Michael walked us through the history at Vitality. Formerly the company used Dynatrace’s 2nd Gen product known as AppMon, which suffered like the other 2nd Gen tooling out there, for example, the lack of integration, automation, and higher total cost of ownership. The team at Vitality knew it simply had to change as it was impeding application development and by extension, features were being added slowly. That was when the decision was made to move away from simply “monitoring”, to adopting a full-stack observability model with AIOps built in – the Dynatrace Software Intelligence Platform.
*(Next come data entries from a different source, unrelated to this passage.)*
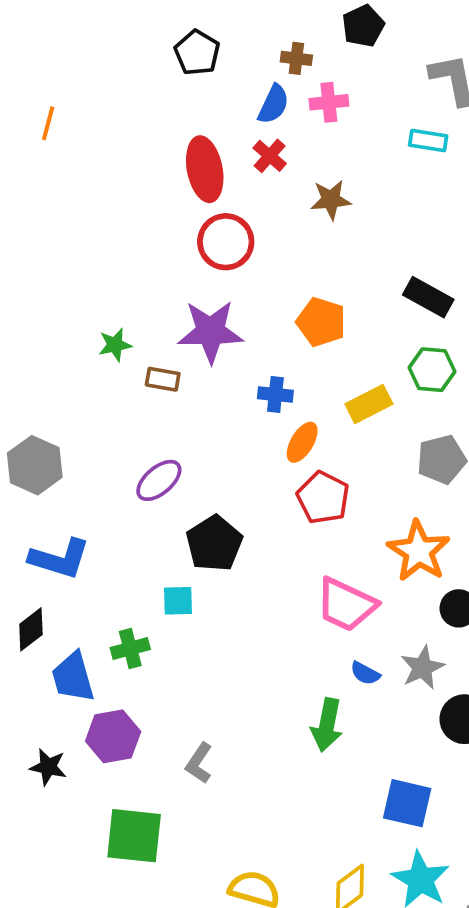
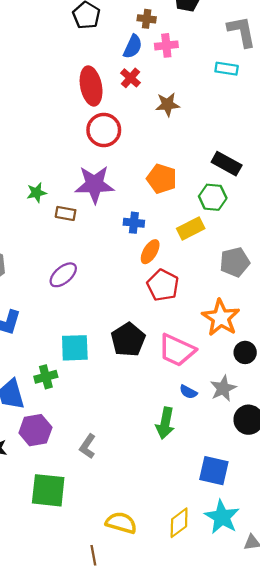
green hexagon: (432, 370) -> (213, 197), moved
black pentagon: (214, 543) -> (128, 340), moved
cyan square: (178, 601) -> (75, 348), size x1.5

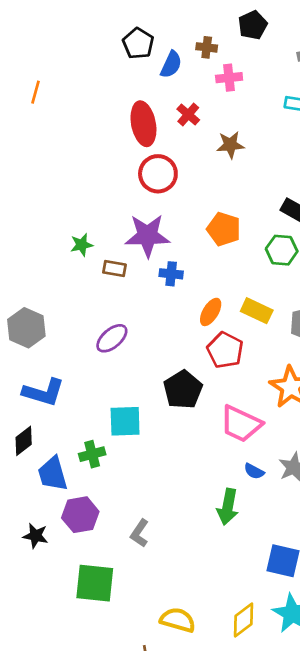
blue semicircle: (133, 47) -> (171, 65), moved
blue cross: (134, 223) -> (171, 274), moved
yellow rectangle: (191, 228) -> (257, 311), moved, turned 52
black pentagon: (128, 340) -> (183, 390), moved

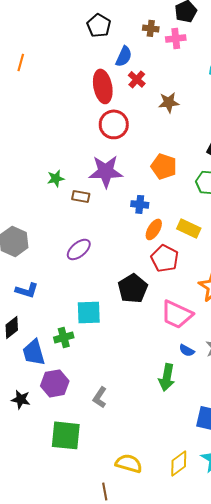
blue semicircle: (171, 65) -> (124, 56), moved
pink cross: (229, 78) -> (176, 38), moved
blue cross: (171, 274) -> (140, 204), moved
blue L-shape: (43, 392) -> (27, 290), size x0.7

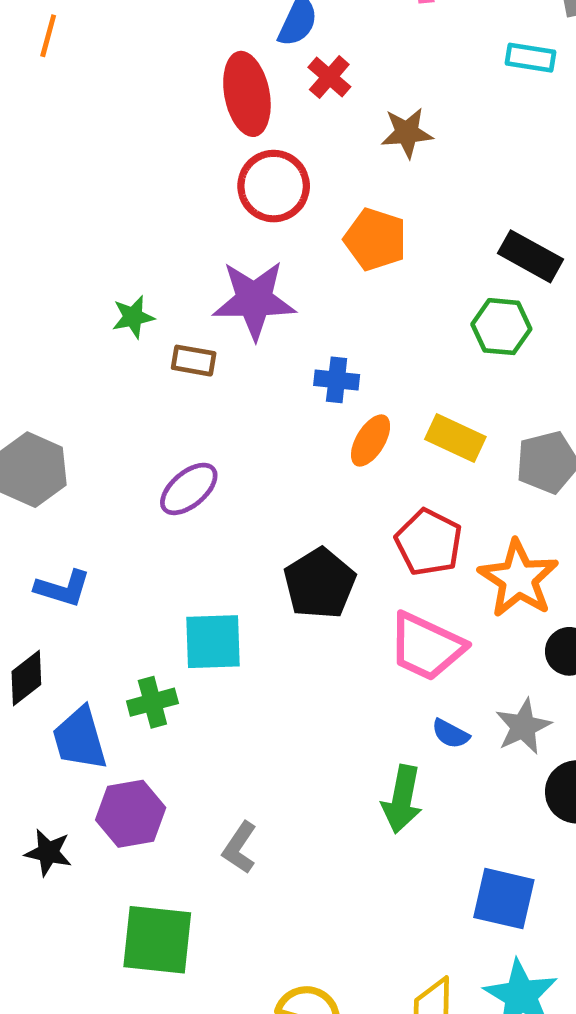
orange pentagon: (164, 166) -> (375, 239), moved
red pentagon: (165, 258) -> (429, 542), moved

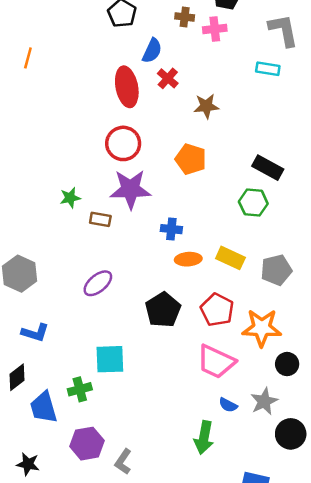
red circle: (274, 186) -> (123, 143), moved
orange ellipse: (371, 441) -> (188, 259), turned 55
orange star: (518, 579) -> (262, 328), turned -30
black pentagon: (320, 583) -> (163, 310), moved
purple hexagon: (131, 814) -> (87, 444), moved

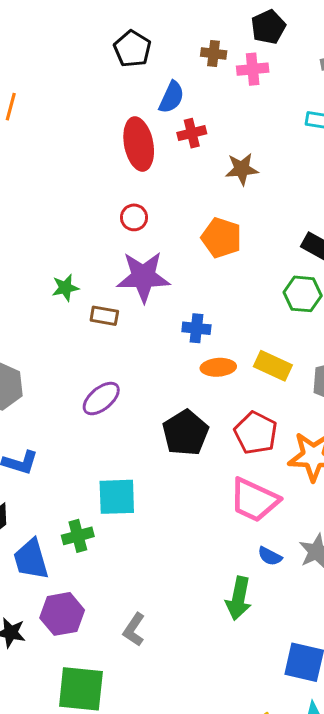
red cross: (168, 78) -> (192, 133), turned 35
red circle: (123, 143) -> (134, 217), size x0.6
purple hexagon: (87, 444) -> (62, 614), moved

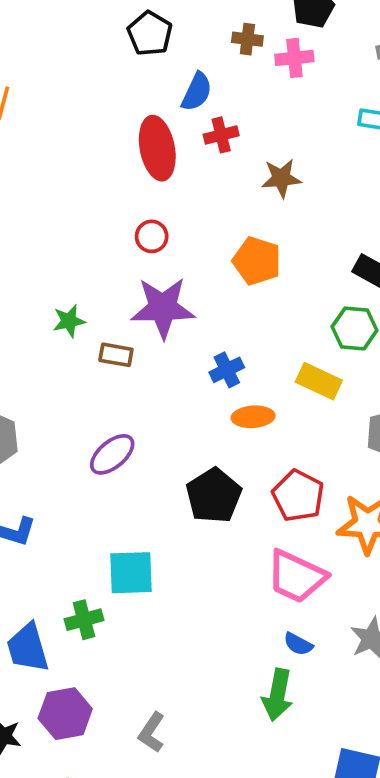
blue cross: (196, 328) -> (227, 370), turned -32
yellow rectangle: (273, 366) -> (319, 381), moved
blue semicircle: (270, 556) -> (298, 644), moved

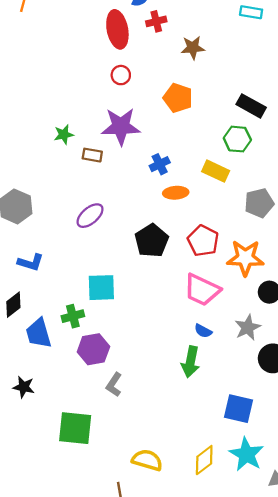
red circle: (152, 236) -> (121, 75), moved
purple hexagon: (65, 714) -> (93, 349), moved

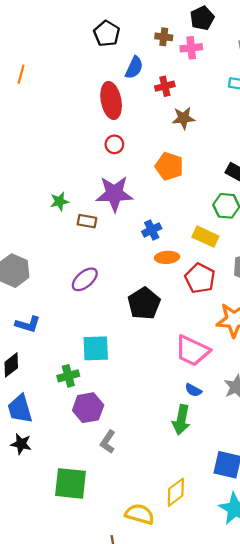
red cross: (156, 21) -> (165, 86), moved
red pentagon: (203, 241) -> (200, 278), moved
blue trapezoid: (39, 333) -> (20, 409), moved
yellow diamond: (204, 460) -> (176, 492), moved

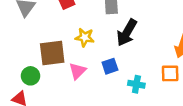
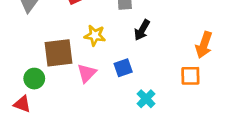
black arrow: (127, 33) -> (142, 30), size x0.7
cyan cross: (136, 84) -> (146, 99), moved, turned 35

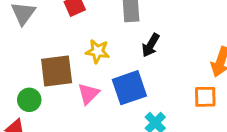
blue square: (123, 68) -> (129, 88), size x1.6

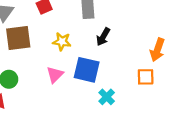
brown square: (57, 71) -> (18, 38), moved
blue square: (129, 88) -> (87, 70), turned 32

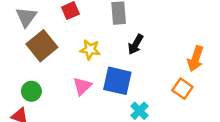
brown square: (18, 38) -> (42, 46), turned -32
orange square: (146, 77) -> (182, 89), turned 36

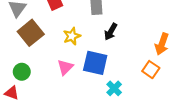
yellow star: (90, 50) -> (72, 36), turned -30

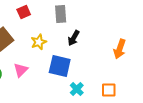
pink triangle: (65, 67) -> (21, 70), moved
orange square: (151, 70) -> (109, 90), moved, turned -35

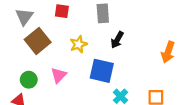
red square: (24, 12) -> (62, 11), turned 32

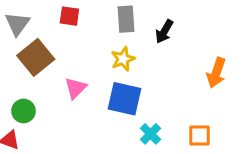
black arrow: (117, 40) -> (164, 31), moved
yellow star: (78, 44) -> (123, 59), moved
pink triangle: (59, 75) -> (76, 88), moved

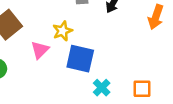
yellow star: (123, 59) -> (63, 31), moved
orange arrow: (216, 73) -> (156, 17), moved

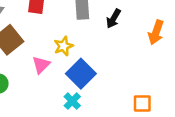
blue square: (80, 59) -> (81, 74), turned 32
cyan cross: (102, 88) -> (72, 101), moved

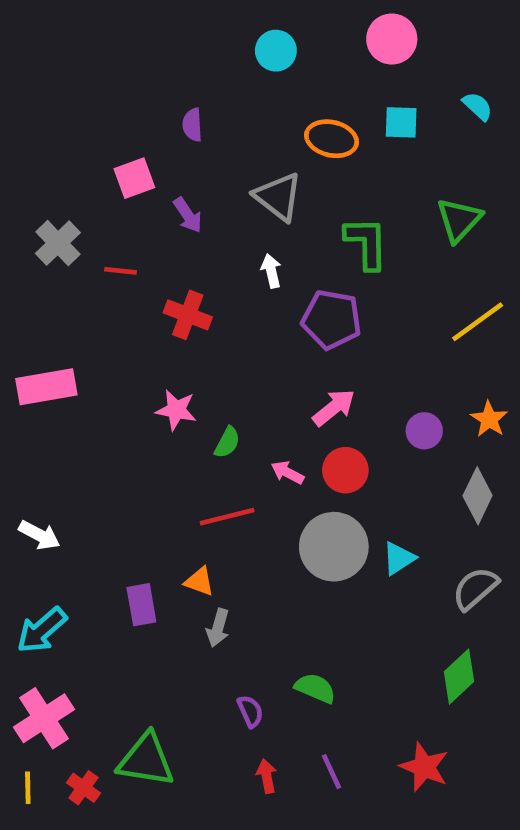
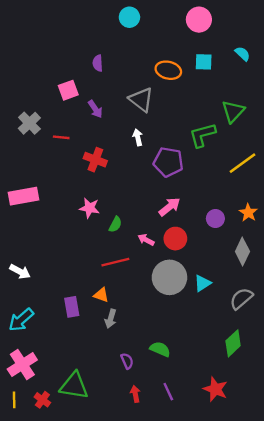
cyan circle: (276, 51) -> (129, 17), moved
green L-shape: (366, 243) -> (202, 135), moved, turned -104

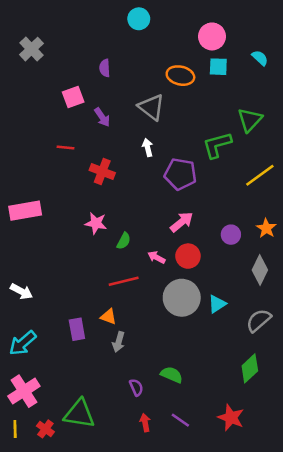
pink circle: (199, 20) -> (212, 36), moved
gray cross: (29, 123) -> (31, 49), moved
purple line: (168, 392) -> (180, 420), turned -30

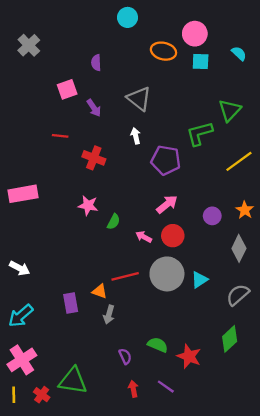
orange ellipse: (180, 76) -> (163, 51), moved
red line: (124, 281) -> (125, 276), moved
red star: (231, 418) -> (189, 356), moved

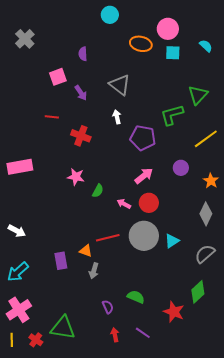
purple circle: (212, 216) -> (181, 168), moved
red star: (189, 356) -> (174, 312), moved

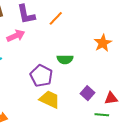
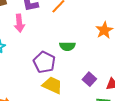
pink arrow: (16, 36) -> (19, 23), turned 108

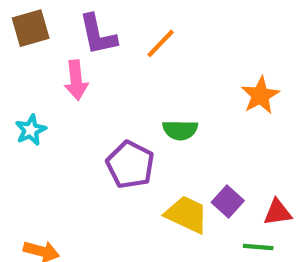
yellow trapezoid: (52, 85) -> (187, 215), moved

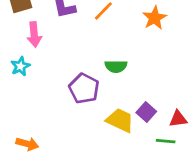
pink arrow: (76, 80) -> (34, 34), moved
orange star: (260, 95) -> (155, 18), moved

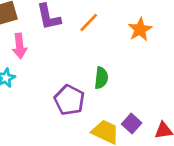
green semicircle: (116, 66) -> (101, 78), turned -85

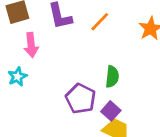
purple square: (132, 124) -> (111, 111), moved

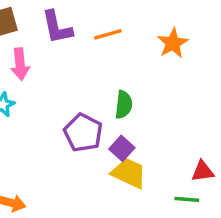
orange line: (100, 22) -> (108, 34), turned 30

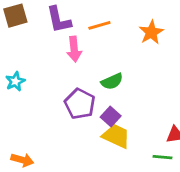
pink arrow: (20, 64) -> (74, 49), moved
green semicircle: (124, 105) -> (112, 81), turned 60

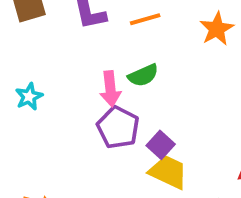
pink arrow: (74, 49) -> (110, 89), moved
green semicircle: (112, 81) -> (143, 75), moved

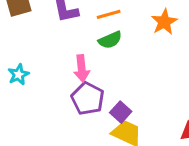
green semicircle: (143, 75) -> (110, 40), moved

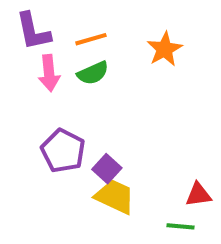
pink arrow: (82, 68) -> (49, 73), moved

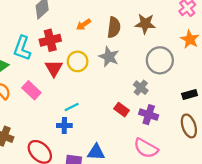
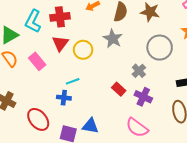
yellow circle: (78, 61) -> (83, 50), moved

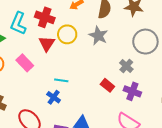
red cross: (60, 17) -> (45, 17), turned 30
yellow circle: (83, 50) -> (67, 34), moved
cyan line: (73, 81) -> (61, 80), turned 32
blue cross: (64, 98) -> (54, 97), turned 32

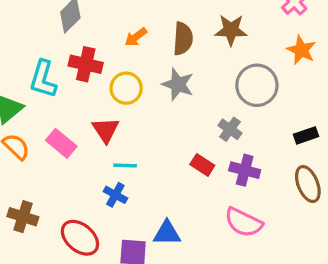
red triangle: (47, 44) -> (106, 130), moved

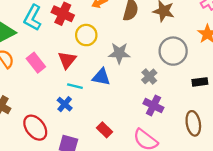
gray star: (178, 84) -> (119, 53), moved, turned -30
black rectangle: (306, 135) -> (200, 82), moved
red rectangle: (202, 165) -> (105, 130), moved
blue triangle: (167, 233) -> (101, 77), moved

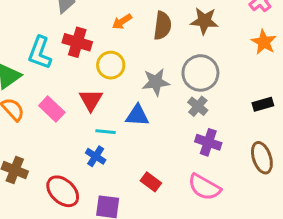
gray circle: (173, 51) -> (200, 73), moved

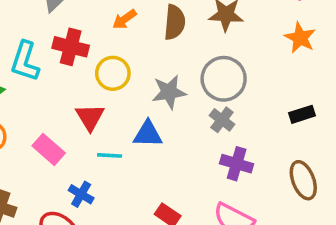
pink rectangle: (52, 109) -> (49, 149), moved
blue cross: (96, 156) -> (81, 194), moved

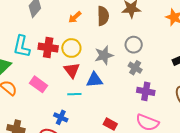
red cross: (71, 47) -> (48, 47), moved
gray circle: (224, 79) -> (134, 45), size x0.7
red triangle: (90, 117) -> (72, 70), moved
pink rectangle: (49, 149) -> (39, 84), moved

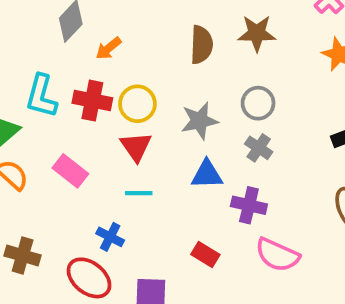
orange arrow: (75, 17) -> (108, 48), moved
blue triangle: (94, 80) -> (207, 175), moved
purple cross: (146, 91) -> (249, 205), moved

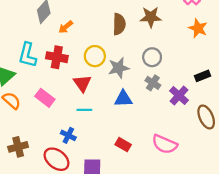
yellow circle: (137, 104) -> (95, 56), moved
purple cross: (249, 205) -> (179, 95), moved, turned 30
brown cross: (23, 256) -> (18, 147), turned -30

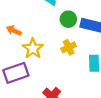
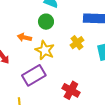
green circle: (68, 19) -> (46, 22), moved

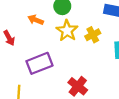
yellow star: (45, 50) -> (67, 31), moved

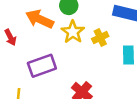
orange arrow: (36, 20) -> (40, 19), size x1.6

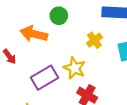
yellow star: (73, 32) -> (74, 68), moved

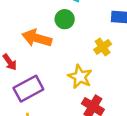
purple rectangle: (45, 78) -> (28, 89), moved

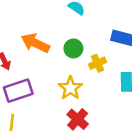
green circle: (65, 19) -> (73, 48), moved

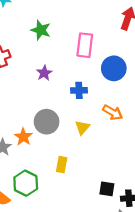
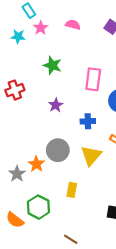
yellow triangle: (82, 127) -> (91, 156), size x1.5

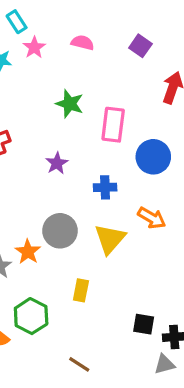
green star: (52, 65) -> (70, 104), moved

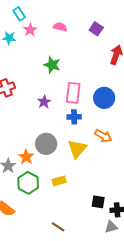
pink rectangle: (113, 125) -> (73, 93), moved
yellow rectangle: (81, 290) -> (59, 181), turned 64
green hexagon: (31, 316) -> (28, 183), moved

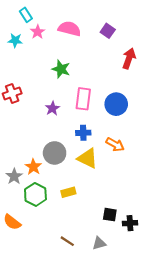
pink semicircle: (60, 27) -> (69, 29), size x1.5
blue cross: (74, 117) -> (83, 133), moved
yellow triangle: (77, 149) -> (87, 158), turned -45
gray triangle: (111, 227) -> (99, 243), moved

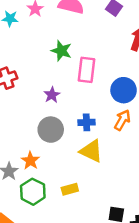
pink rectangle: (83, 99) -> (87, 70), moved
orange arrow: (115, 144) -> (122, 120), moved, turned -90
gray circle: (55, 153) -> (51, 130), moved

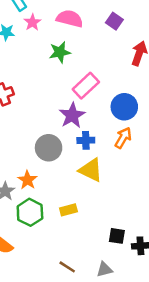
green star: (61, 51) -> (60, 52), moved, turned -30
pink rectangle: (87, 70) -> (86, 86), turned 40
purple star: (52, 95) -> (72, 115), moved, size x1.5

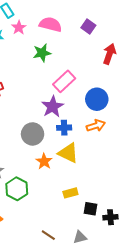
orange arrow: (123, 138) -> (96, 126), turned 42
orange star: (27, 180) -> (44, 161), moved
yellow rectangle: (68, 210) -> (70, 193), moved

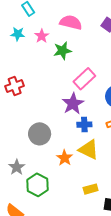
pink star: (19, 28) -> (42, 36), moved
gray circle: (33, 134) -> (40, 134), moved

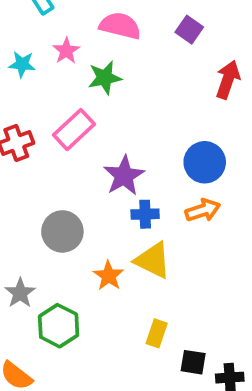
cyan star: (18, 34) -> (22, 64), moved
pink rectangle: (84, 79) -> (74, 130), moved
yellow rectangle: (91, 189) -> (157, 333), turned -56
Michael went on to highlight some of the key-value gains Vitality has seen with Dynatrace, such as:
- Out of the box integration with ITSM tooling
- ChatOps sent directly to the right team – No time lost in support which results in a huge MTTR benefit, and fewer analysts so teams can focus these resources on proactive and innovative work
- AIOps has eliminated firefighting – Teams can focus on innovation work, one example is shifting observability left, creating an unbreakable pipeline
- Full-stack observability in a single tool has enabled teams to accelerate to meet the business demands
- Dynatrace Business Insights – Enabled collaboration between business and technical teams, as well as providing insight into business metrics, too, enabling teams to identify key end-users to view their performance and proactively reach out or notify end users of issues
Several drams of whisky later, it’s safe to say we gained clarity on the meanings and differences between the monitoring, observability, and AIOps – and of course, Whisky! From learning about different flavor profiles, how to taste it, and the process behind it, it was a fantastic session by both Greg and Alois and of course a special thanks to our guest speaker Michael, who walked us through how the benefits of this buzz words look in the real world.